Été 2014. Luc Bossé assiste à une classe de maître donnée par le bédéiste français Lewis Trondheim à Québec. L’éditeur de Pow Pow est loin de se douter qu’il repartira de cette présentation avec le projet de publier le célèbre auteur de bande dessinée qui a marqué une génération entière par son humour absurde et délicieux. Moins d’un an plus tard vous, lecteur, pouvez constater en tenant Capharnaüm entre vos mains que Trondheim ne rigole pas quand il a une idée.

« Je trouvais que les livres venant de France étaient trop chers. Donc, j’ai demandé à L’Association et à Luc Bossé s’il était possible de sortir une édition québécoise en parallèle qui ne serait pas à un prix exorbitant. Luc a lu le livre et comme cela a été à son goût, nous avons pu tenter cette expérience. J’espère que les lecteurs et les libraires en seront satisfaits. Et que l’on pourra recommencer », écrit Trondheim du bout du doigt sur son iPhone, de retour d’Angoulême.

Joyeux bordel!
Capharnaüm – qui raconte grosso modo les déambulations d’un lapin pas très malin qui réussit, par un coup du sort incroyable, à côtoyer son superhéros préféré, dont il n’avait jusqu’alors effleuré le quotidien que par l’entremise d’un feuilleton dessiné lui étant consacré – devait compter à la base 5000 pages (quand on sait que la série « Donjon » du même auteur était prévue en plus de 300 tomes, on ne sourcille pas devant quelques milliers de pages, cela va s’en dire). Or, lecteur, avant de fuir en courant cette bande dessinée titanesque, sachez que celle-ci n’a jamais épousé sa conclusion. C’est pour ça qu’il est écrit en tout petit en dessous du titre « récit inachevé ». Il faut toujours lire les petits caractères avant de prendre ses jambes à son cou.

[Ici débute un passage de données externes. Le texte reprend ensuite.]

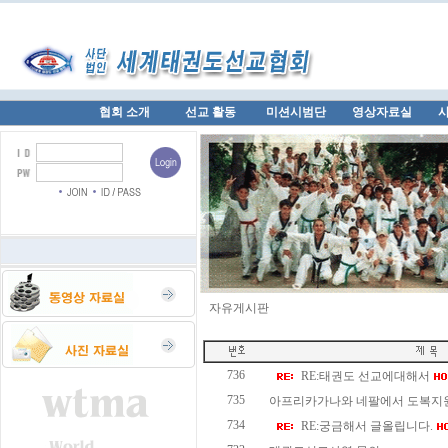
협회 소개
선교 활동
미션시범단
영상자료실
자유게시판
736
RE:태권도 선교에대해서
735
아프리카가나와 네팔에서 도복지원을
734
RE:궁금해서 글올립니다.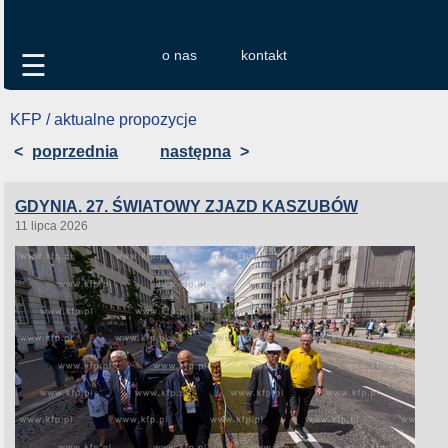
o nas
kontakt
☰
KFP / aktualne propozycje
<
poprzednia
następna
>
GDYNIA. 27. ŚWIATOWY ZJAZD KASZUBÓW
11 lipca 2026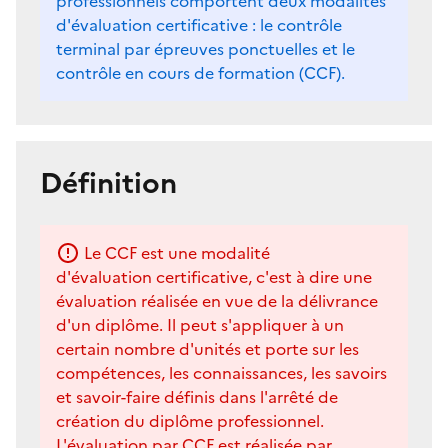
professionnels comportent deux modalités
d'évaluation certificative : le contrôle
terminal par épreuves ponctuelles et le
contrôle en cours de formation (CCF).
Définition
Le CCF est une modalité
d'évaluation certificative, c'est à dire une
évaluation réalisée en vue de la délivrance
d'un diplôme. Il peut s'appliquer à un
certain nombre d'unités et porte sur les
compétences, les connaissances, les savoirs
et savoir-faire définis dans l'arrêté de
création du diplôme professionnel.
L'évaluation par CCF est réalisée par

On demande donc à M. Trondheim à quel moment il a décidé que, tout compte fait, 280 pages suffiraient. Sa réponse : « À la page 280 ». On savait avant même de risquer nos questions que le père biographique de Lapinot n’a pas la réputation de porter les journalistes dans son cœur, alors autant dire qu’on courait un peu après des réponses caustiques. Pourtant, il ajoute, bon joueur cette fois : « Appollo m’a proposé le concept du scénario de L’île bourbon 1730, et ça m’a tout de suite excité comme idée. Pour moi, Capharnaüm était un projet personnel pour développer une écriture sans crayonné, directement dans des carnets. À 280 pages, pour moi le travail expérimental était fait. » Les Paul Houde de la bande dessinée parmi vous se sont tout de suite rappelé que L’île Bourbon a été publiée en 2007, et ont ainsi compris que Capharnaüm a une petite saveur de la décennie précédente. « Cette histoire a été dessinée entre juillet 2003 et janvier 2005 », ne s’en cache pas, dans l’avant-propos, celui qui a cofondé la maison d’édition L’Association.

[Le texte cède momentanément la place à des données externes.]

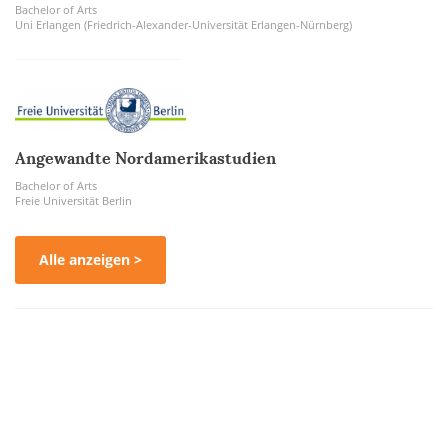
Bachelor of Arts
Uni Erlangen (Friedrich-Alexander-Universität Erlangen-Nürnberg)
Angewandte Nordamerikastudien
Bachelor of Arts
Freie Universität Berlin
Alle anzeigen >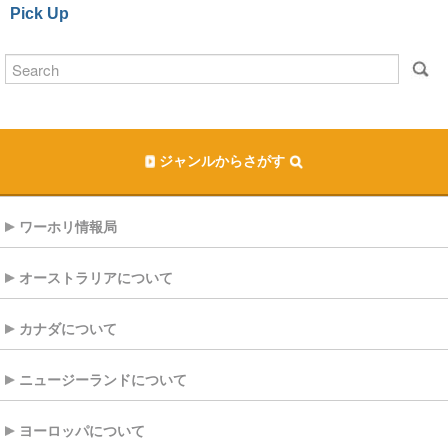
Pick Up
ジャンルからさがす
ワーホリ情報局
オーストラリアについて
カナダについて
ニュージーランドについて
ヨーロッパについて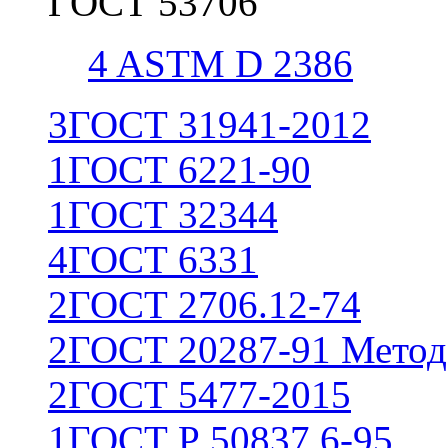
ГОСТ 53706
4
ASTM D 2386
3
ГОСТ 31941-2012
1
ГОСТ 6221-90
1
ГОСТ 32344
4
ГОСТ 6331
2
ГОСТ 2706.12-74
2
ГОСТ 20287-91 Метод
2
ГОСТ 5477-2015
1
ГОСТ Р 50837.6-95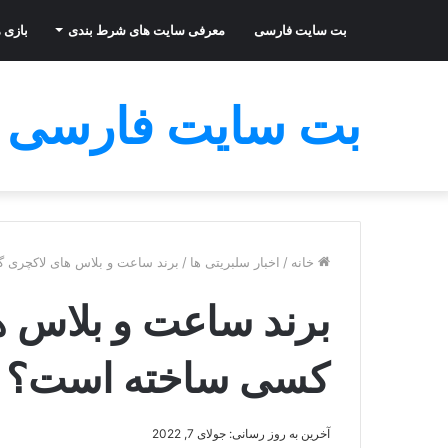
بت سایت فارسی
معرفی سایت های شرط بندی
بازی ه
بت سایت فارسی
خانه
/
اخبار سلبریتی ها
/
برند ساعت و بلاس های لاکچری 
برند ساعت و بلاس 
کسی ساخته است؟ +
آخرین به روز رسانی: جولای 7, 2022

« J’ai commencé ce projet juste après le dernier album de Lapinot. Et ça m’amusait de prendre encore un lapin comme personnage principal », explique le prolifique bédéiste qui n’a pas encore fléchi devant la tâche rebutante d’écrire sur son téléphone intelligent. Bref, ce n’est certainement pas par nostalgie que Trondheim a mis en scène un nouveau lapin ascendant crétin dans Capharnaüm. « Plus par provocation que nostalgie », tranche-t-il.

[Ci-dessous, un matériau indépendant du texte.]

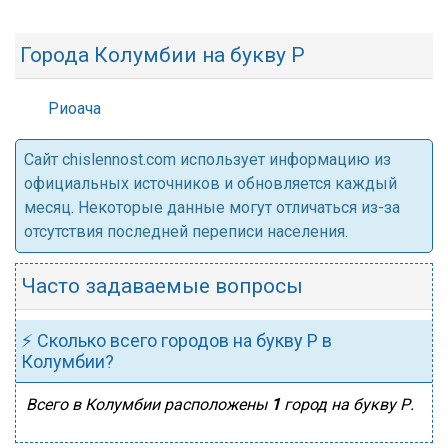
Города Колумбии на букву Р
Риоача
Cайт chislennost.com использует информацию из
официальных источников и обновляется каждый
месяц. Некоторые данные могут отличаться из-за
отсутствия последней переписи населения.
Часто задаваемые вопросы
⚡ Сколько всего городов на букву Р в
Колумбии?
Всего в Колумбии расположены
1
город на букву Р.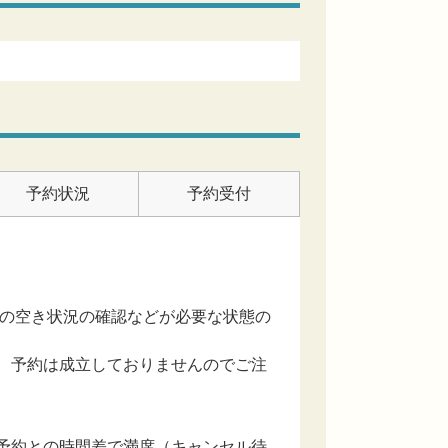
予約状況
予約受付
設の空き状況の確認などが必要な状態の
、予約は成立しておりませんのでご注
予約との時間差で満席（キャンセル待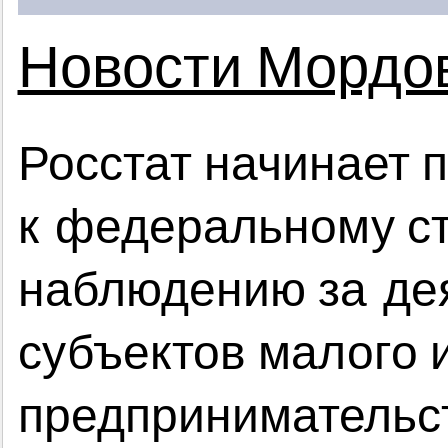
Новости Мордо
Росстат начинает 
к федеральному с
наблюдению за де
субъектов малого 
предпринимательс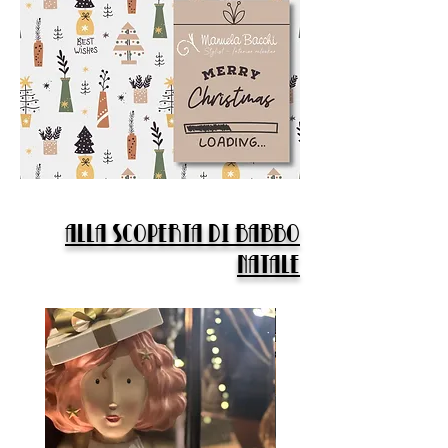
ALLA SCOPERTA DI BABBO
NATALE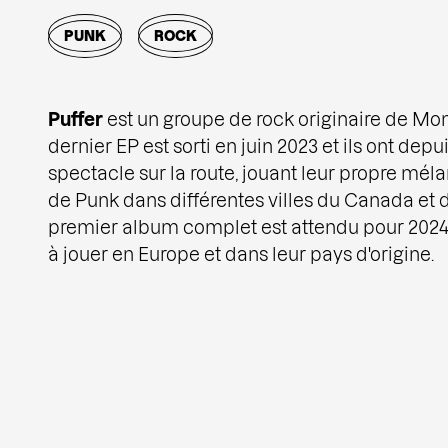
PUNK
ROCK
Puffer
est un groupe de rock originaire de Mon
dernier EP est sorti en juin 2023 et ils ont de
spectacle sur la route, jouant leur propre méla
de Punk dans différentes villes du Canada et d
premier album complet est attendu pour 2024. D
à jouer en Europe et dans leur pays d'origine.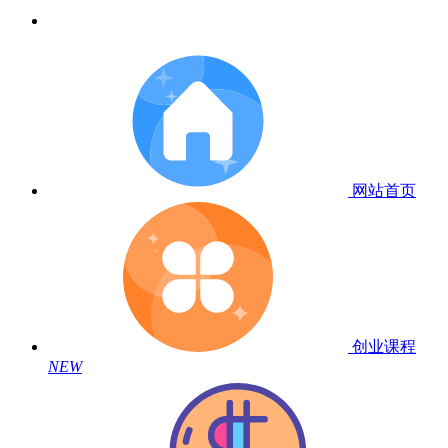
网站首页
创业课程
NEW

Gotham City façon Trondheim
Ah, on a oublié de dire : Capharnaüm, c’est le nom de la ville dans laquelle le héros masqué Willard Watte tente de contrecarrer les plans diaboliques du supervilan Gashinga. Mais la partie n’est pas gagnée pour Watte, d’autant plus qu’il se retrouve avec un libraire, aux longues oreilles et à l’esprit raccourci, dans les pattes. Dans un décor fantasmé (« la documentation n’est pas mon fort »), mais assez européen dans l’ensemble, l’intrigue se tisse à grand coup de succulentes répliques trondheimiennes (qui n’ont rien cela dit à voir avec la Norvège, pour les Paul Houde de la BD toujours parmi nous qui se seraient souvenus que Trondheim est un pseudonyme inspiré d’une ville scandinave du même nom), de rebondissements enlevants et de mystères qui demeureront à jamais non résolus. C’est bien sûr un roman graphique, mais – Lewis Trondheim n’ayant jamais été très amateur de conventions et d’étiquettes – c’est finalement beaucoup plus que ça. Disons simplement que c’est un polar dessiné postmoderne et audacieux qui n’a pas peur de ridiculiser le ridicule et qui ajoute un peu de désordre bien senti dans un capharnaüm déjà bien établi. 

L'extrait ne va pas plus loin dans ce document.